Oh, they tried. After 156 games, those Tigers were 38-118, the product of some really clutch September losing (ten in a row, fourteen of fifteen) that seemed to negate the effects of an ill-timed three-game winning streak just after Labor Day. The 1962 Mets after the same number of games completed were 39-117. The Motor City Kitties of four decades-and-change later simply needed to not suddenly remember how to roar over their final six games and they would share a piece of whatever it is that a team that loses that often winds up with.

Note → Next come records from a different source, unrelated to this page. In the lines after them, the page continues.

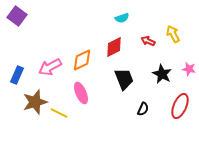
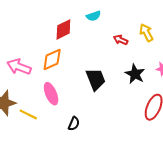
red diamond: (114, 47) -> (63, 29), moved
pink arrow: (50, 67) -> (19, 67), turned 50
black semicircle: (143, 109) -> (74, 124), moved

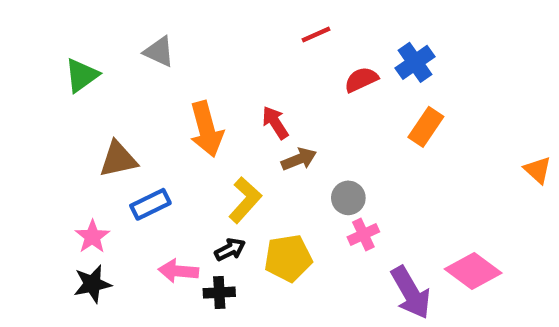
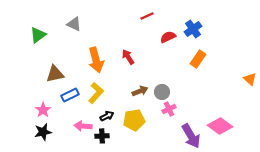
brown arrow: (299, 159) -> (140, 91), moved
yellow L-shape: (245, 200) -> (96, 93), moved

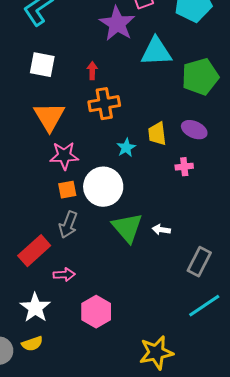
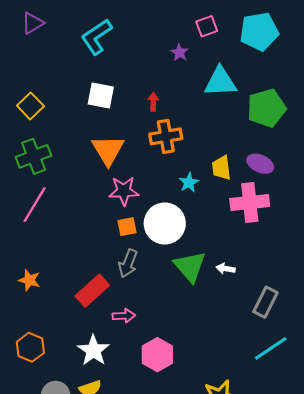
purple star: (117, 24) -> (179, 52), size x0.5
pink cross: (184, 167) -> (250, 202), size x2.0

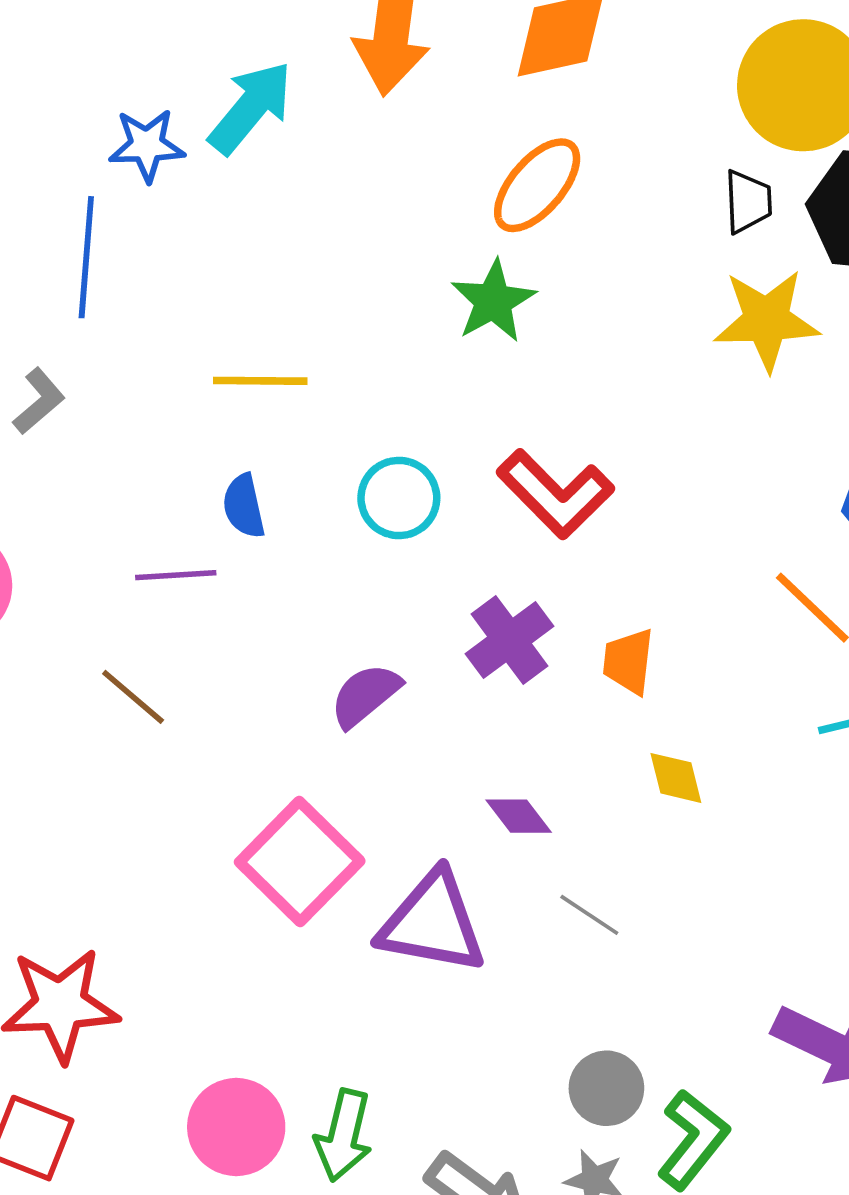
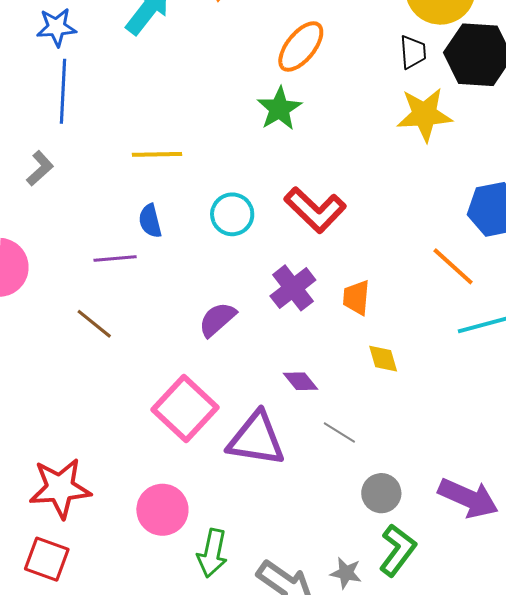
blue star: (147, 145) -> (56, 27), moved
gray circle: (606, 1088) -> (381, 493), moved
pink circle: (236, 1127) -> (162, 510), moved

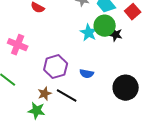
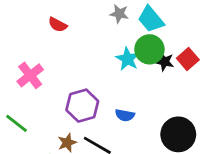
red square: (133, 12) -> (188, 59), moved
pink cross: (18, 45) -> (30, 75), turned 30

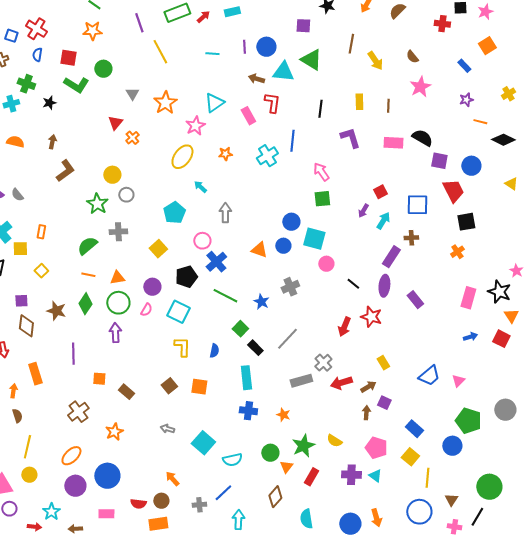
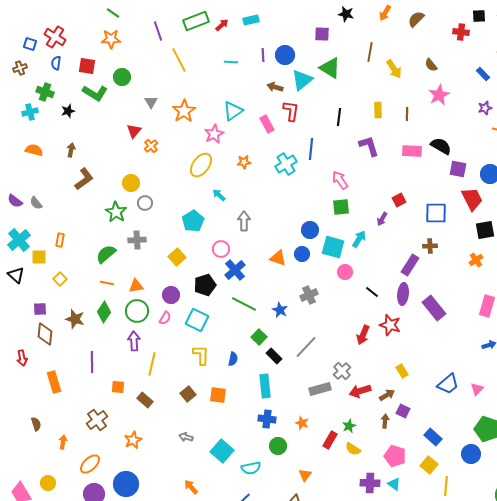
cyan triangle: (283, 72) -> (302, 80), turned -45
cyan arrow: (383, 221) -> (359, 239), moved
purple rectangle: (415, 300) -> (434, 308), size x1.4
orange arrow: (13, 391) -> (63, 442), moved
green star: (303, 446) -> (349, 426), moved, size x0.6
yellow line: (27, 447) -> (152, 364), moved
green circle: (270, 453) -> (278, 446), moved
red rectangle: (311, 477) -> (330, 440), moved

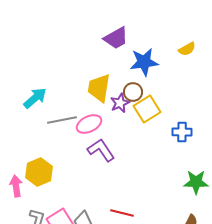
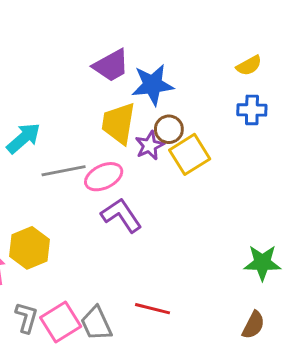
purple trapezoid: (116, 38) -> (111, 65), moved
blue star: (144, 62) -> (153, 85), moved
blue cross: (182, 132) -> (252, 110), moved

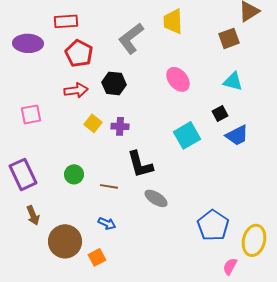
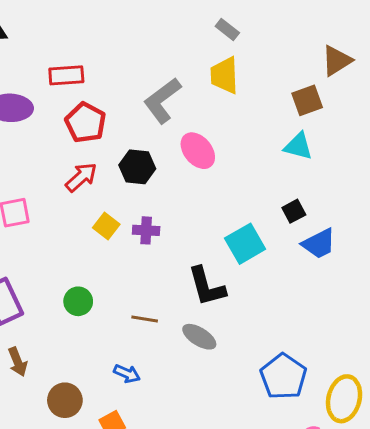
pink ellipse: (178, 79) -> (198, 151), moved
cyan triangle: (233, 81) -> (298, 146), moved
red arrow: (76, 90) -> (81, 177), turned -35
black L-shape: (140, 164) -> (207, 287), moved
brown line: (109, 186) -> (145, 319), moved
brown circle: (65, 241) -> (65, 400), size x0.7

A word on 40-120. The National League had begun playing a 162-game schedule in 1962. Your whole life as a Mets fan, you’ve seen 40-120. You might wonder whatever happened to those other two games. I certainly did (that’s the way I am). The first of them is discernible in the books as a tie. The other requires a touch of digging to discover.
(Rabbit hole dive incoming.)
The two tilts that at first glance escape existence at were both to be between Casey Stengel’s babes in the woods and their expansion cousins in Houston. The tie was played at outdoor Colt Stadium, the franchise’s pre-Astrodome home, on September 9, but it wasn’t as simple as deciding it was a tie on September 9, Mets and Colts, get on with your lives. Yes, the score was tied at seven and no more baseball was played that Sunday. Well, you might think, into each life a little rain must fall.
You’d think. It’s what I thought for years. And, as burrowing into newspapers.com reveals, a little rain did fall, but rain wasn’t really the reason the 1962 Mets went 40-120 rather than 40-122. No, a curfew was the cause of the tie. Oh, you might infer, the Mets and Colt .45s were swingin’ all night long on a Sunday, like that time the Mets and Astros stared each other down under the Dome over 24 innings on a weeknight in 1968, but this was the Lord’s day, and 24 innings was obviously too long for those bible-thumbers in the state legislature to cotton, huh?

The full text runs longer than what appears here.